• What the exercise asks:
Leave out the pictures and copy each record below exactly.

══ Source data

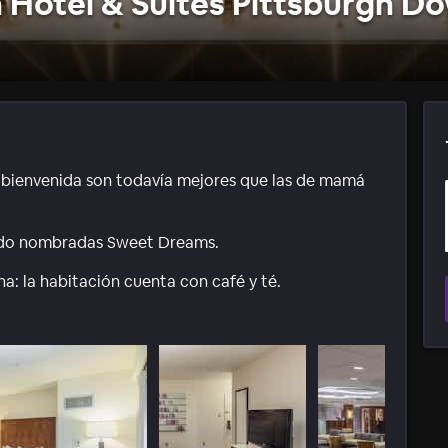
n Hotel & Suites Pittsburgh 
o bienvenida son todavía mejores que las de mamá
sido nombradas Sweet Dreams.
a: la habitación cuenta con café y té.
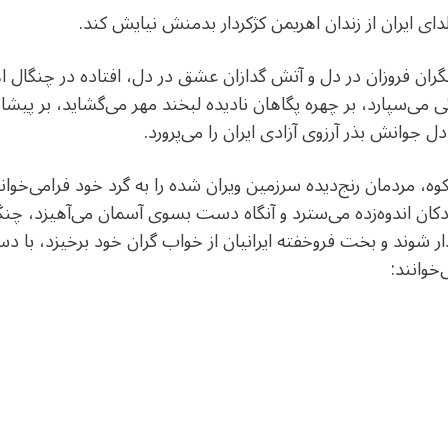
دای ایران از زندان اهریمن کژکردار بدمنش نیایش کند.
گران فروزان در دل و آتش گدازان عشق در دل، افتاده در چنگال ا
می‌سپارد، بر چهره پگاهان نادیده لبخند مهر می‌گشاید، بر پیشان
 جوانش بذر آرزوی آزادی ایران را می‌پرورد.
کوه، مردمان رنج‌دیده سرزمین ویران شده را به گرد خود فرامی‌خوا
ان اندوه‌زده می‌سترد و آنگاه دست بسوی آسمان می‌آهیزد، چنگ ر
ار شوند و بخت فروخفته ایرانیان از خواب گران خود برخیزد، با د
‌خوانند:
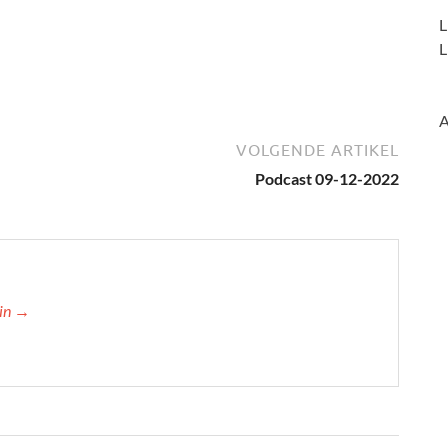
L
L
A
VOLGENDE ARTIKEL
Podcast 09-12-2022
min →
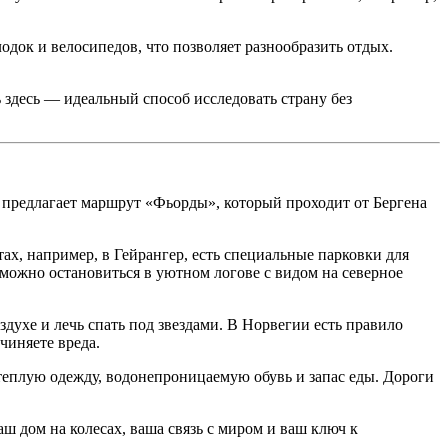
одок и велосипедов, что позволяет разнообразить отдых.
 здесь — идеальный способ исследовать страну без
 предлагает маршрут «Фьорды», который проходит от Бергена
тах, например, в Гейрангер, есть специальные парковки для
можно остановиться в уютном логове с видом на северное
здухе и лечь спать под звездами. В Норвегии есть правило
чиняете вреда.
 теплую одежду, водонепроницаемую обувь и запас еды. Дороги
ш дом на колесах, ваша связь с миром и ваш ключ к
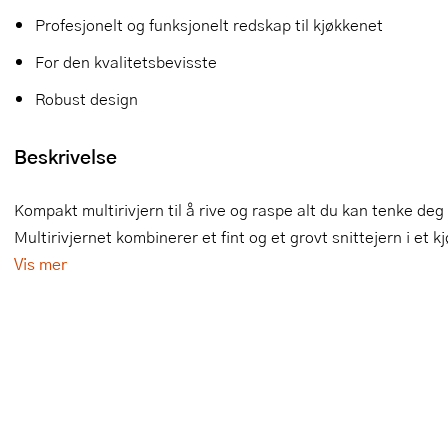
Profesjonelt og funksjonelt redskap til kjøkkenet
Slikkepotter
Melkeskummere
Morter
Vifter
For den kvalitetsbevisste
Springformer
Popcornmaskiner
Målebeger og måleskje
Robust design
Sprøyteposer og tipper
Riskoker
Nøtteknekkere
Beskrivelse
Øvrig bakeutstyr
Sous vide
Oljeflaske og dressingflaske
Kompakt multirivjern til å rive og raspe alt du kan tenke deg 
Stavmiksere
Pastamaskiner
Multirivjernet kombinerer et fint og et grovt snittejern i et k
Steketakker
Perkulator
Vis mer
Toastjern og bordgrill
Pizzahjul
Vaffeljern
Pizzaspader
Vakuumpakker
Pizzastein og pizzastål
Vannkokere
Potetmoser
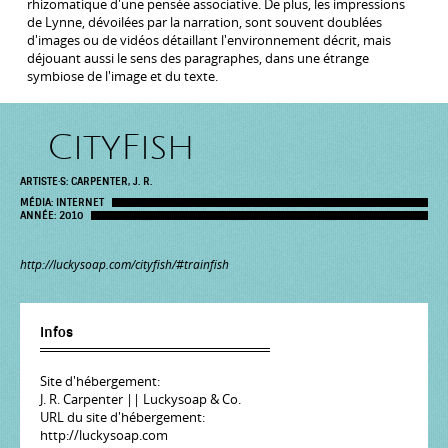
rhizomatique d'une pensée associative. De plus, les impressions
de Lynne, dévoilées par la narration, sont souvent doublées
d'images ou de vidéos détaillant l'environnement décrit, mais
déjouant aussi le sens des paragraphes, dans une étrange
symbiose de l'image et du texte.
CityFish
ARTISTE·S:
CARPENTER, J. R.
MÉDIA:
INTERNET
ANNÉE:
2010
http://luckysoap.com/cityfish/#trainfish
Infos
Site d'hébergement:
J. R. Carpenter || Luckysoap & Co.
URL du site d'hébergement:
http://luckysoap.com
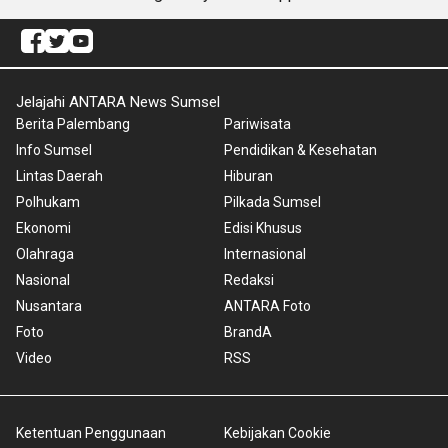
Jelajahi ANTARA News Sumsel
Berita Palembang
Pariwisata
Info Sumsel
Pendidikan & Kesehatan
Lintas Daerah
Hiburan
Polhukam
Pilkada Sumsel
Ekonomi
Edisi Khusus
Olahraga
Internasional
Nasional
Redaksi
Nusantara
ANTARA Foto
Foto
BrandA
Video
RSS
Ketentuan Penggunaan
Kebijakan Cookie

════

• Result of the exercise:
n Hotel & Suites Pittsburgh 
o bienvenida son todavía mejores que las de mamá
sido nombradas Sweet Dreams.
a: la habitación cuenta con café y té.
دای ایران از زندان اهریمن کژکردار بدمنش نیایش کند.
گران فروزان در دل و آتش گدازان عشق در دل، افتاده در چنگال ا
می‌سپارد، بر چهره پگاهان نادیده لبخند مهر می‌گشاید، بر پیشان
 جوانش بذر آرزوی آزادی ایران را می‌پرورد.
کوه، مردمان رنج‌دیده سرزمین ویران شده را به گرد خود فرامی‌خوا
ان اندوه‌زده می‌سترد و آنگاه دست بسوی آسمان می‌آهیزد، چنگ ر
ار شوند و بخت فروخفته ایرانیان از خواب گران خود برخیزد، با د
‌خوانند:
L
L
A
VOLGENDE ARTIKEL
Podcast 09-12-2022
min →
одок и велосипедов, что позволяет разнообразить отдых.
 здесь — идеальный способ исследовать страну без
 предлагает маршрут «Фьорды», который проходит от Бергена
тах, например, в Гейрангер, есть специальные парковки для
можно остановиться в уютном логове с видом на северное
здухе и лечь спать под звездами. В Норвегии есть правило
чиняете вреда.
 теплую одежду, водонепроницаемую обувь и запас еды. Дороги
ш дом на колесах, ваша связь с миром и ваш ключ к
Profesjonelt og funksjonelt redskap til kjøkkenet
Slikkepotter
Melkeskummere
Morter
Vifter
For den kvalitetsbevisste
Springformer
Popcornmaskiner
Målebeger og måleskje
Robust design
Sprøyteposer og tipper
Riskoker
Nøtteknekkere
Beskrivelse
Øvrig bakeutstyr
Sous vide
Oljeflaske og dressingflaske
Kompakt multirivjern til å rive og raspe alt du kan tenke deg 
Stavmiksere
Pastamaskiner
Multirivjernet kombinerer et fint og et grovt snittejern i et k
Steketakker
Perkulator
Vis mer
Toastjern og bordgrill
Pizzahjul
Vaffeljern
Pizzaspader
Vakuumpakker
Pizzastein og pizzastål
Vannkokere
Potetmoser
rhizomatique d'une pensée associative. De plus, les impressions
de Lynne, dévoilées par la narration, sont souvent doublées
d'images ou de vidéos détaillant l'environnement décrit, mais
déjouant aussi le sens des paragraphes, dans une étrange
symbiose de l'image et du texte.
CityFish
ARTISTE·S:
CARPENTER, J. R.
MÉDIA:
INTERNET
ANNÉE:
2010
http://luckysoap.com/cityfish/#trainfish
Infos
Site d'hébergement:
J. R. Carpenter || Luckysoap & Co.
URL du site d'hébergement:
http://luckysoap.com
Jelajahi ANTARA News Sumsel
Berita Palembang
Pariwisata
Info Sumsel
Pendidikan & Kesehatan
Lintas Daerah
Hiburan
Polhukam
Pilkada Sumsel
Ekonomi
Edisi Khusus
Olahraga
Internasional
Nasional
Redaksi
Nusantara
ANTARA Foto
Foto
BrandA
Video
RSS
Ketentuan Penggunaan
Kebijakan Cookie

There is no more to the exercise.